By Editor|2019-03-26T15:03:42+00:00July 5th, 2017|Comments Off on An Ounce of Prevention

An Ounce of Prevention

Those dealing with high consequence infectious disease (HCID) events should read the comprehensive new report from researchers from the Johns Hopkins Center for Health Security and the U.S. Centers for Disease Control and Prevention.

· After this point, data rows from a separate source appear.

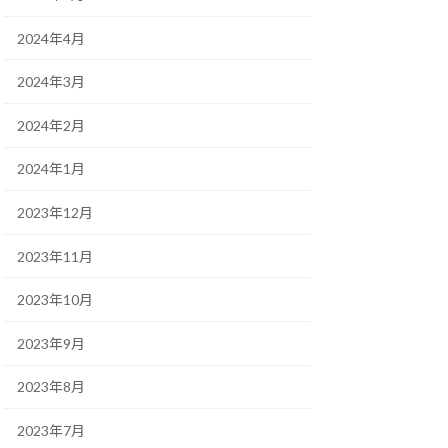
2024年4月
2024年3月
2024年2月
2024年1月
2023年12月
2023年11月
2023年10月
2023年9月
2023年8月
2023年7月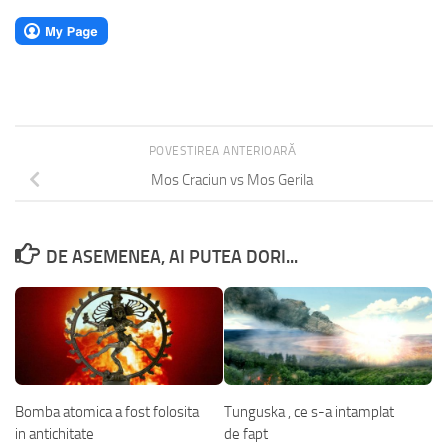
POVESTIREA ANTERIOARĂ
Mos Craciun vs Mos Gerila
DE ASEMENEA, AI PUTEA DORI...
Bomba atomica a fost folosita
Tunguska , ce s-a intamplat
in antichitate
de fapt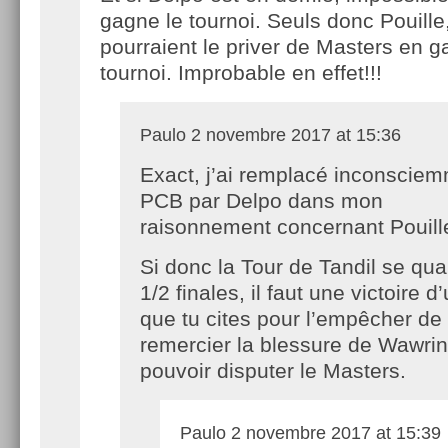
gagne le tournoi. Seuls donc Pouill
pourraient le priver de Masters en g
tournoi. Improbable en effet!!!
Paulo
2 novembre 2017 at 15:36
Exact, j’ai remplacé inconscie
PCB par Delpo dans mon
raisonnement concernant Pouill
Si donc la Tour de Tandil se qual
1/2 finales, il faut une victoire 
que tu cites pour l’empêcher de
remercier la blessure de Wawri
pouvoir disputer le Masters.
Paulo
2 novembre 2017 at 15:39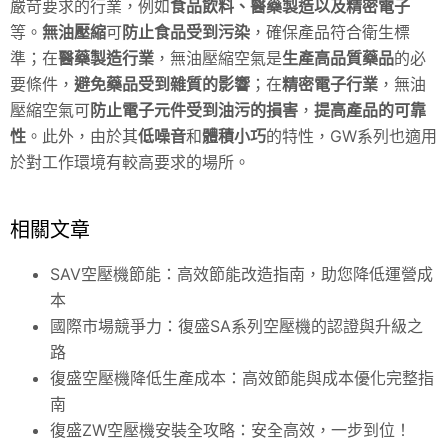
嚴苛要求的行業，例如
食品飲料、醫藥製造以及精密電子
等。
無油壓縮
可
防止食品受到污染
，確保產品符合衛生標
準；在
醫藥製造行業
，無油壓縮空氣是
生產高品質藥品
的必
要條件，
避免藥品受到雜質的影響
；在
精密電子行業
，無油
壓縮空氣可
防止電子元件受到油污的損害
，
提高產品的可靠
性
。此外，由於其
低噪音
和
體積小巧
的特性，GW系列也適用
於對工作環境有較高要求的場所。
相關文章
SAV空壓機節能：高效節能改造指南，助您降低運營成
本
國際市場競爭力：復盛SA系列空壓機的認證與升級之
路
復盛空壓機降低生產成本：高效節能與成本優化完整指
南
復盛ZW空壓機安裝全攻略：安全高效，一步到位！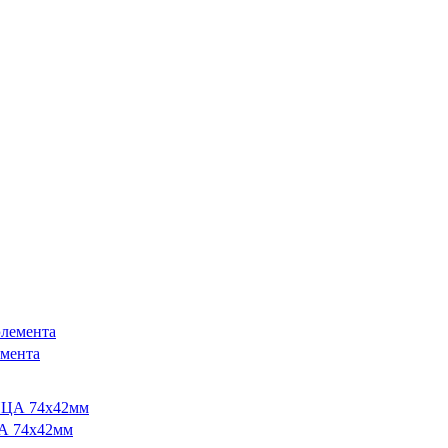
мента
 74х42мм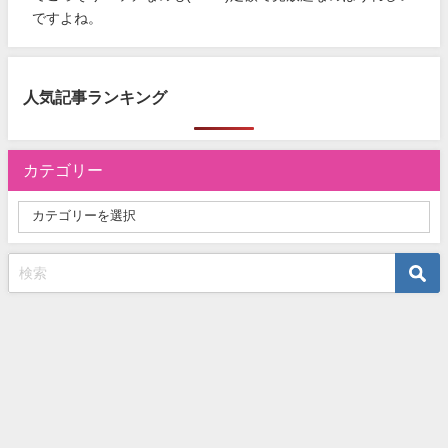
ですよね。
人気記事ランキング
カテゴリー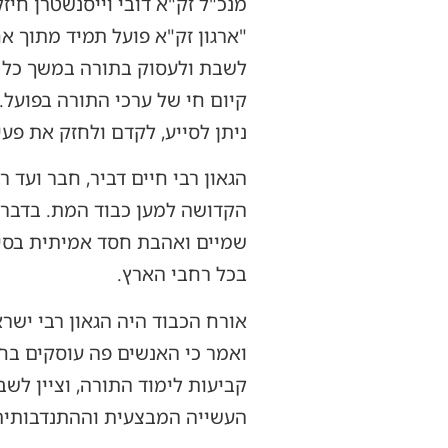
מנכ"ל זק"א דובי וייסנשטרן חיז
"ארגון זק"א פועל תמיד מתוך 
לשבת ולעסוק בתורה במשך כל ש
קיום חי של ערכי התורה בפועל.
ניתן לסייע, לקדם ולחזק את פע
הגאון רבי חיים דביר, חבר ועד 
הקדושה למען כבוד המת. בדברי
שמיים ואהבת חסד אמיתית בסיום
בכל רחבי הארץ.
אורח הכבוד היה הגאון רבי ישר
ואמר כי האנשים פה עוסקים בחס
קביעות לימוד התורה, וציין לש
העשייה המבצעית וההתנדבותית 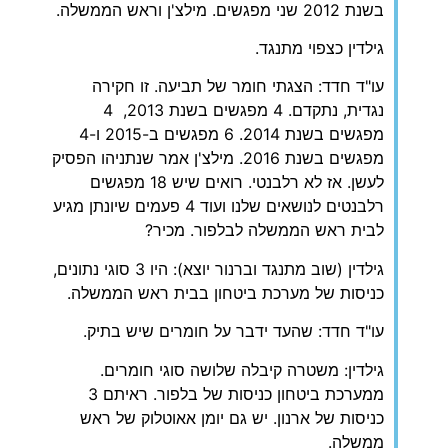
בשנת 2012 שני מפגשים. מילצ'ן וראש הממשלה.
גילדין כצפוי מתנגד.
עו"ד חדד: הצגתי חומר של תביעה. זו חקירה
נגדית, נתקדם. 4 מפגשים בשנת 2013, 4
מפגשים בשנת 2014. 6 מפגשים ב-2015 ו-4
מפגשים בשנת 2016. מילצ'ן אמר שנתניהו הפסיק
לעשן. אז לא רלבנטי. רואים שיש 18 מפגשים
רלבנטים לנושאים שלנו ועוד 4 פעמים שיונתן מגיע
לבית ראש הממשלה לבלפור. מכיר?
גילדין (שוב מתנגד וברנור יוצא): היו 3 סוגי נתונים,
כניסות של מערכת ביטחון בבית ראש הממשלה.
עו"ד חדד: שהעד ידבר על חומרים שיש בתיק.
גילדין: משטרה קיבלה שלושה סוגי חומרים.
ממערכת ביטחון כניסות של בלפור. ראיתם 3
כניסות של ארנון. יש גם יומן אאוטלוק של ראש
ממשלה.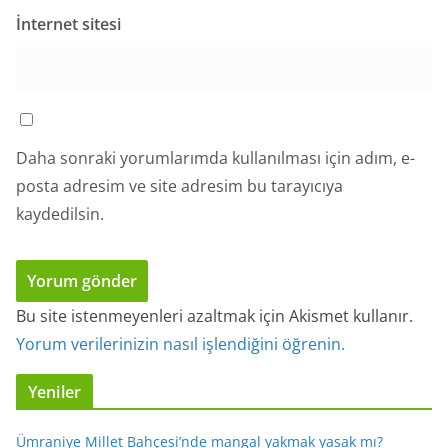
İnternet sitesi
Daha sonraki yorumlarımda kullanılması için adım, e-
posta adresim ve site adresim bu tarayıcıya
kaydedilsin.
Bu site istenmeyenleri azaltmak için Akismet kullanır.
Yorum verilerinizin nasıl işlendiğini öğrenin.
Yeniler
Ümraniye Millet Bahçesi’nde mangal yakmak yasak mı?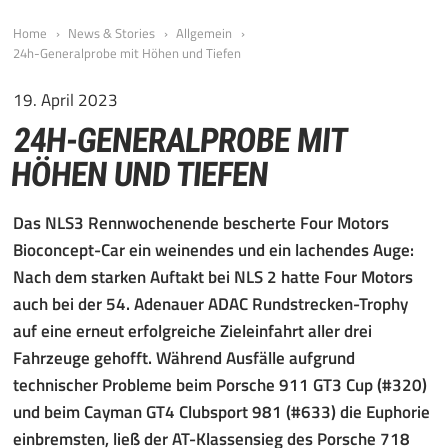
Home
News & Stories
Allgemein
24h-Generalprobe mit Höhen und Tiefen
19. April 2023
24H-GENERALPROBE MIT
HÖHEN UND TIEFEN
Das NLS3 Rennwochenende bescherte Four Motors
Bioconcept-Car ein weinendes und ein lachendes Auge:
Nach dem starken Auftakt bei NLS 2 hatte Four Motors
auch bei der 54. Adenauer ADAC Rundstrecken-Trophy
auf eine erneut erfolgreiche Zieleinfahrt aller drei
Fahrzeuge gehofft. Während Ausfälle aufgrund
technischer Probleme beim Porsche 911 GT3 Cup (#320)
und beim Cayman GT4 Clubsport 981 (#633) die Euphorie
einbremsten, ließ der AT-Klassensieg des Porsche 718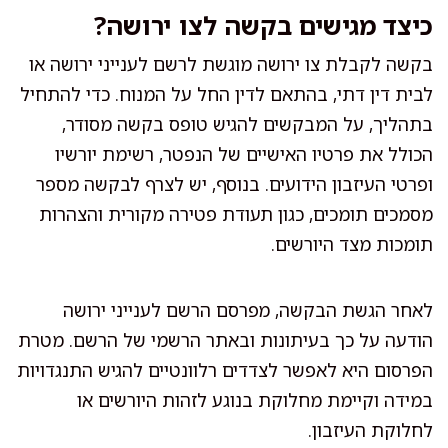
כיצד מגישים בקשה לצו ירושה?
בקשה לקבלת צו ירושה מוגשת לרשם לענייני ירושה או
לבית דין דתי, בהתאם לדין החל על המנוח. כדי להתחיל
בתהליך, על המבקשים להגיש טופס בקשה מסודר,
הכולל את פרטיו האישיים של הנפטר, רשימת יורשיו
ופרטי העיזבון הידועים. בנוסף, יש לצרף לבקשה מספר
מסמכים תומכים, כגון תעודת פטירה מקורית והצהרות
תומכות מצד היורשים.
לאחר הגשת הבקשה, מפרסם הרשם לענייני ירושה
הודעה על כך בעיתונות ובאתר הרשמי של הרשם. מטרת
הפרסום היא לאפשר לצדדים רלוונטיים להגיש התנגדויות
במידה וקיימת מחלוקת בנוגע לזהות היורשים או
לחלוקת העיזבון.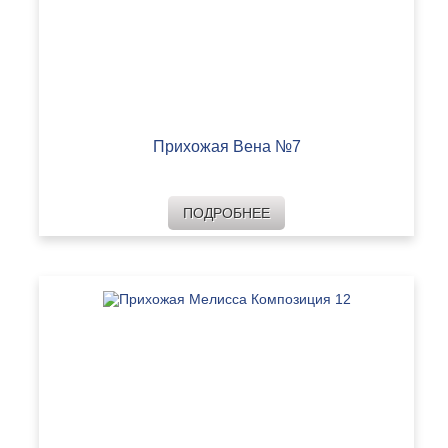
Прихожая Вена №7
ПОДРОБНЕЕ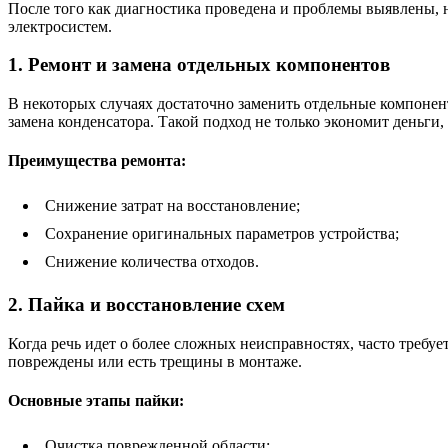
После того как диагностика проведена и проблемы выявлены, 
электросистем.
1. Ремонт и замена отдельных компонентов
В некоторых случаях достаточно заменить отдельные компонент
замена конденсатора. Такой подход не только экономит деньги,
Преимущества ремонта:
Снижение затрат на восстановление;
Сохранение оригинальных параметров устройства;
Снижение количества отходов.
2. Пайка и восстановление схем
Когда речь идет о более сложных неисправностях, часто требуе
повреждены или есть трещины в монтаже.
Основные этапы пайки:
Очистка поврежденной области;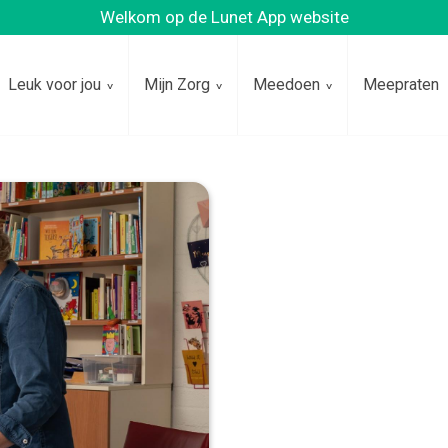
Welkom op de Lunet App website
Leuk voor jou
Mijn Zorg
Meedoen
Meepraten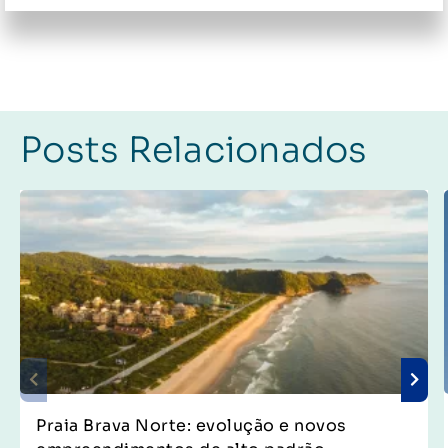
Posts Relacionados
Praia Brava Norte: evolução e novos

The report, titled “Health Sector Resilience Checklist for High-Consequence Infectious Diseases—Informed by the Domestic US Ebola Response”, contains detailed assessment tools and checklists for health professionals and emergency management workers and medical services, elected officials and public organizations.

Based on firsthand experiences derived from dealing with confirmed cases of Ebola in Atlanta, Dallas, New York and Omaha, the report “identifies challenges and solutions to both common and unique problems faced by these cities, in particular highlighting unanticipated issues,” according to the John Hopkins Center.

“One of the key findings of our research is the diversity of people who end up being involved in a response and how interrelated they are, including many who never expected to be involved,” said senior associate at the center and the project’s principal investigator Eric Toner in a release. “Therefore, many more stakeholders must participate in planning, and they are eager for firsthand information from others who have experienced an HCID event.”

Although the report is derived from Ebola occurences, it is meant to be relevant to other HCIDs such as smallpox, SARS, MERS and H5N1 influenza A that are novel in the affected community, moderately to highly contagious and lethal, and not easily controllable by medical countermeasures or non-pharmaceutical interventions.

The checklist categories include:

  • Planning and preparedness
  • Leadership
  • Creative flexibility/adaptability
  • Command structure
  • Public trust
  • Managing uncertainty; and
  • Crisis and emergency risk communication.

The report is a meant to complement a previously published health sector resilience checklist for natural disasters based on New York’s experience with Hurricane Sandy.